The plant’s current production plan will apparently help on both ends, at least for the time being.
“We’re still running three shifts a day, 24 hours a day, five days a week,” Landa said. “We’ve got almost 300 people working here, and business is slower than usual because of the pandemic. I had told the employees to use any vacation time they had saved up, just in case we had to cut back to four days a week.”
The company, which has manufactured automatic transmission parts in Atmore since 1995 and exclusively here since 1997, continued its three-shift production schedule, but the plant suddenly took on a different look.
“We initially set up three or four sewing machines …and put our people to work making disposable gowns, then we got more machines and started sewing those washable cotton masks,” he said. “We know how to make clutch plates, but we don’t know how to sew. So, we got some instructors in here to teach our people how to make them, and we borrowed a few more machines.
“The biggest problem with the masks and gowns is that you can’t make tens of thousands of them. We can make a few hundred at the time, probably not enough to fill the real need out there, so we are now making gowns and masks for our people to wear at work. It’s a help, just not a huge one.”

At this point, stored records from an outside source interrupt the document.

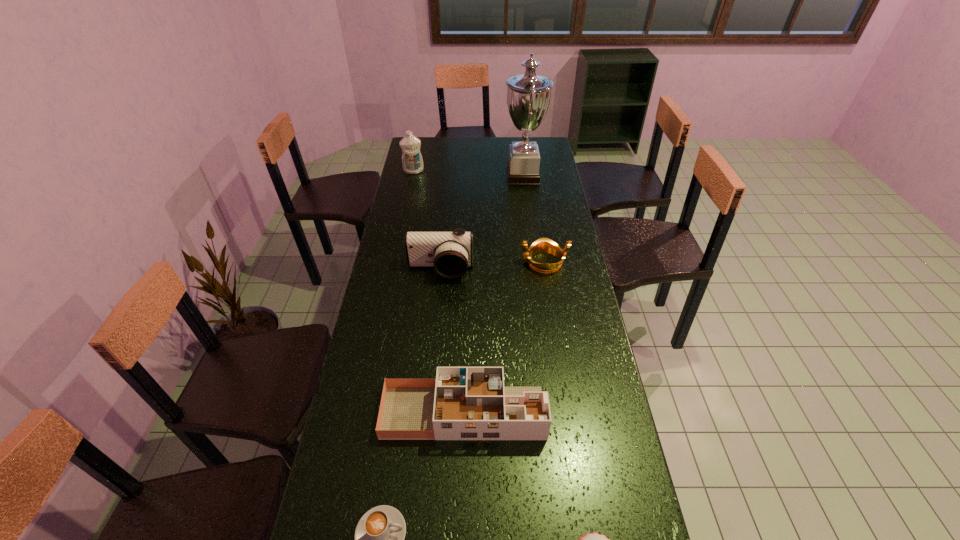 This screenshot has width=960, height=540. Find the location of `the tallest object`. the tallest object is located at coordinates (528, 95).

In order to click on detergent in this screenshot , I will do `click(412, 162)`.

This screenshot has width=960, height=540. Find the location of `the third tallest object`. the third tallest object is located at coordinates (450, 253).

Where is `tiara`? This screenshot has height=540, width=960. tiara is located at coordinates (543, 245).

This screenshot has width=960, height=540. In order to click on dollhouse in this screenshot , I will do `click(468, 403)`.

Where is `blank area located at the front view of the tallest object`? blank area located at the front view of the tallest object is located at coordinates (427, 176).

The width and height of the screenshot is (960, 540). In order to click on free location located at the front view of the tallest object in this screenshot , I will do `click(476, 176)`.

Identify the location of vacant space located 0.350m at the front view of the tallest object. Image resolution: width=960 pixels, height=540 pixels. (431, 176).

The image size is (960, 540). What are the coordinates of `free space located on the back of the detergent` in the screenshot? It's located at (419, 146).

Locate an element on the screen. The width and height of the screenshot is (960, 540). vacant space located 0.150m on the surface of the third tallest object is located at coordinates coord(437,313).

The company got a shot at possible mass fabrication of a piece of protective equipment that is currently gaining popularity with healthcare workers around the nation and globe, and the problem of job security was temporarily alleviated.
Through a multi-layered partnership, Alto was approached about production of a plastic face mask shield that will cut down on disposal of masks.

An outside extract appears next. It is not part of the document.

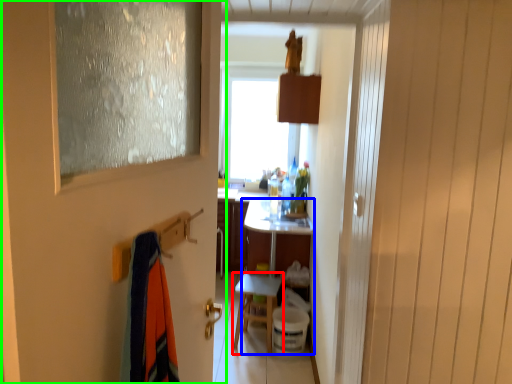 Question: Which object is the farthest from table (highlighted by a red box)? Choose among these: vanity (highlighted by a blue box) or door (highlighted by a green box).

Choices:
 (A) vanity
 (B) door

Answer: (B) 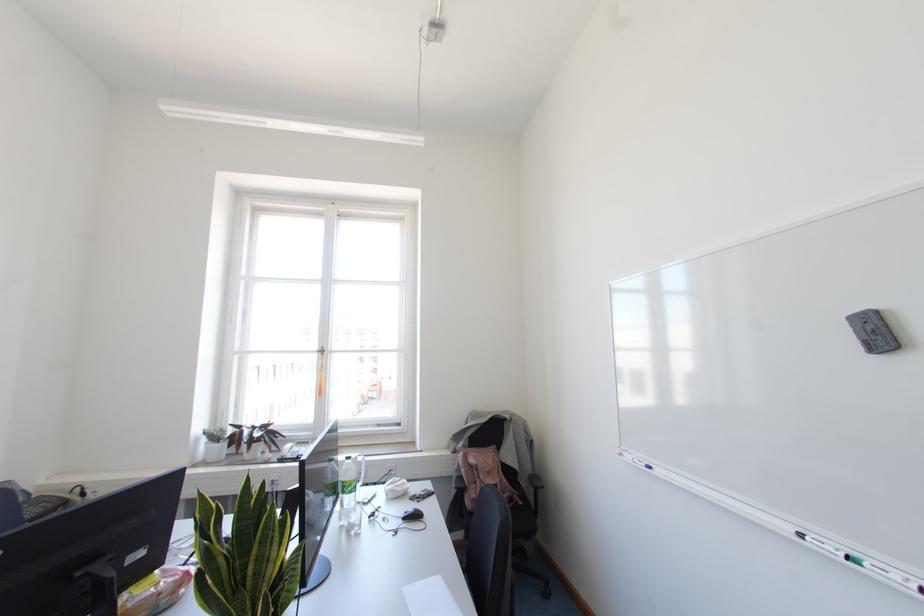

“This is an idea that could help not just our community, but the whole area and maybe the country,” Landa said. “What happened was, University of West Florida was partnering with the GE plant in Pensacola, making these plastic shields that fit over the N95 masks. They help save the masks so doctors or nurses can use them more than one time, and the shield is washable. The face shield is a good idea; I wish I had thought of it.”

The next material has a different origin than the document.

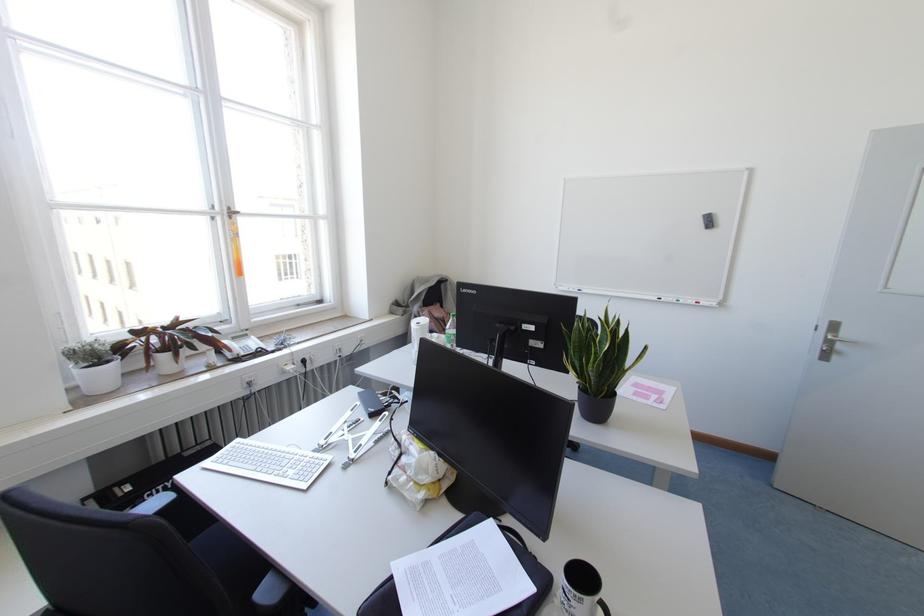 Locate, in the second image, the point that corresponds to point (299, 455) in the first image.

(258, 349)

Alto production managers and supervisors eagerly accepted the chance to produce the shields, which were then being made on a 3D printer at UWF.
“We very quickly built a tool to make the shields,” the company president said. “We can stamp those in our plant, and we’ve got the plastic. We can literally make thousands of those a day. Where we can do one a second, the 3D printer takes 30 minutes to an hour.”
Alto crews completed this week their first order, from Sacred Heart Hospital in Pensacola for 1,000 of the shields. Landa hopes that other facilities will follow suit for the duration of the COVID-19 pandemic and until national stockpiles are restored.
“We’re going to try and reach out to USA hospital and see if they have a need for them, or if there’s a need in our area,” he explained. “In Atmore (at Atmore Community Hospital) it’s less of an issue, because I don’t think they’re overrun with corona patients, and they don’t do a lot of heavy surgery there. If there are other hospitals around the area that might be short on mask shields, we can produce them very quickly.”
The future of the new Alto product line?
“We have talked with GE, and they’ve asked if we want to make this thing much bigger, so we’ll see,” said Landa. “We could probably make 100,000 of these in two or three weeks and get them out for basically nothing. In the long term, there won’t be a need (for Alto to produce the shields). Everybody will have enough masks, and everything will be OK. It’s probably peaking about now, and that’s fine with me.”
He added that all the steps taken by company officials in the midst of the COVID-19 crisis have been geared toward the betterment of the community.
“It’s not part of the business plan, for sure,” he joked about the PPE production. “But we really appreciate Atmore and everything Atmore has done for us. It’s been a great story. We started in 1995 with 12 employees; today, we have almost 300. I try not to forget where I come from. If there’s anything we can do to give back, we want to do it.”